(Rolled ginseng chicken soup is an improved version of traditional ginseng chicken soup, as it allows people to enjoy the dish without having to remove all the bones while eating.)
Ginseng chicken soup or samgyetang is one of the most popular dishes in Korea, especially in the summer as the dish helps people stay healthy despite the heat.
The dish also wins popularity among non-Koreans, as it is both nutritious and tasty thanks to the delicious chicken, ginseng, jujubes, garlic and other Oriental medicinal herbs.
The recipe for rolled ginseng chicken soup, one of the 10 selected recipes, is an improved version of the traditional ginseng chicken soup, as it maintains the taste and nutrition but removes the inconvenience of having to remove the bones from the meat.
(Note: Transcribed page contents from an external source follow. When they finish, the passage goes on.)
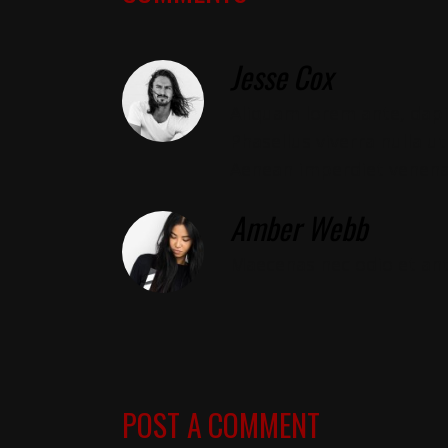
Jesse Cox
Aliquam lorem ante, dapibu
Phasellus viverra nulla u
Aenean imperdiet venena
Amber Webb
Maecenas nec odio et ant
POST A COMMENT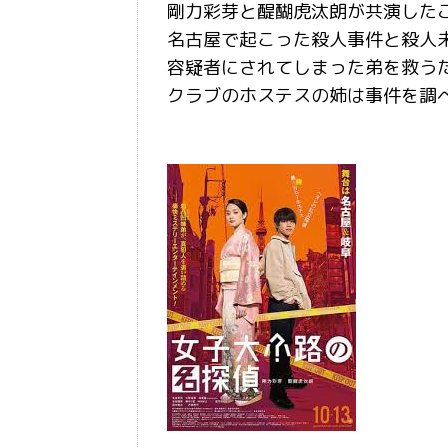
剛力彩芽と醍醐虎汰朗が共演した
名古屋で起こった殺人事件と殺人
容疑者にされてしまった弟を救う
クラブのホステスの姉は事件を調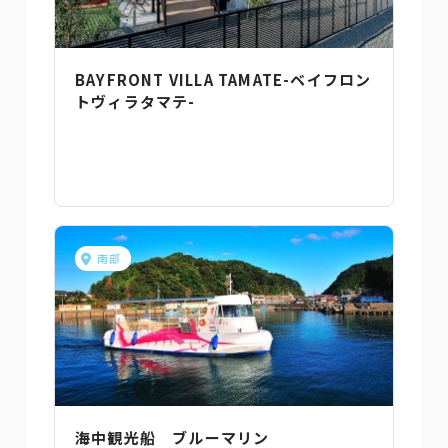
BAYFRONT VILLA TAMATE-ベイフロン
トヴィラタマテ-
南部
海中観光船 ブルーマリン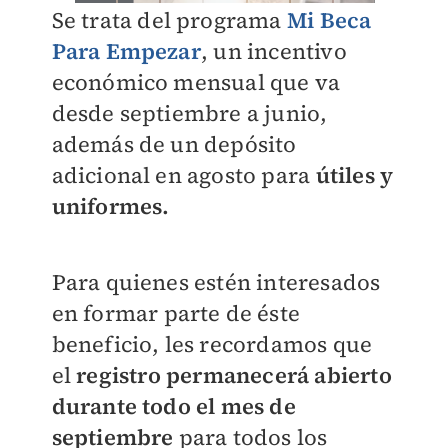
Se trata del programa
Mi Beca
Para Empezar
, un incentivo
económico mensual que va
desde septiembre a junio,
además de un depósito
adicional en agosto para
útiles y
uniformes.
Para quienes estén interesados
en formar parte de éste
beneficio, les recordamos que
el
registro permanecerá abierto
durante todo el mes de
septiembre
para todos los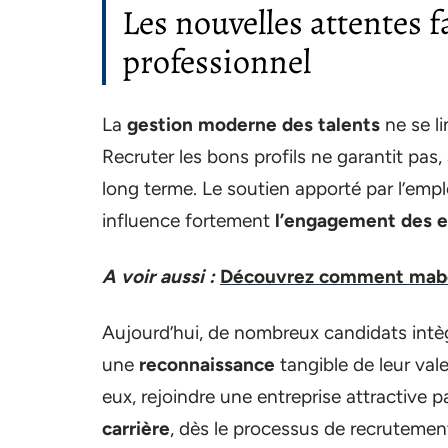
Les nouvelles attentes 
professionnel
La
gestion moderne des talents
ne se li
Recruter les bons profils ne garantit pas, à
long terme. Le soutien apporté par l’emp
influence fortement
l’engagement des 
A voir aussi :
Découvrez comment mabox
Aujourd’hui, de nombreux candidats intègr
une
reconnaissance
tangible de leur val
eux, rejoindre une entreprise attractive p
carrière
, dès le processus de recrutemen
Director Yoon Sook-ja of the Institute of Traditional Korean Food says that, “The recipe of rolled ginseng chicken soup is a modernized, enhanced version of the traditional dish, as it uses boneless chicken meat, glutinous rice and ginseng, all of which are rolled and cooked with medicinal herbs and a clear stock.”
** Recipe for rolled ginseng chicken soup
Young chickens 2 (1.2 kg)
Marinade for young chicken: Cheongju refined rice wine 1 tablespoon (15g), ginger juice 2 tablespoons (30g), salt 0.5 teaspoons (2g), crushed pepper 1 teaspoon (3g)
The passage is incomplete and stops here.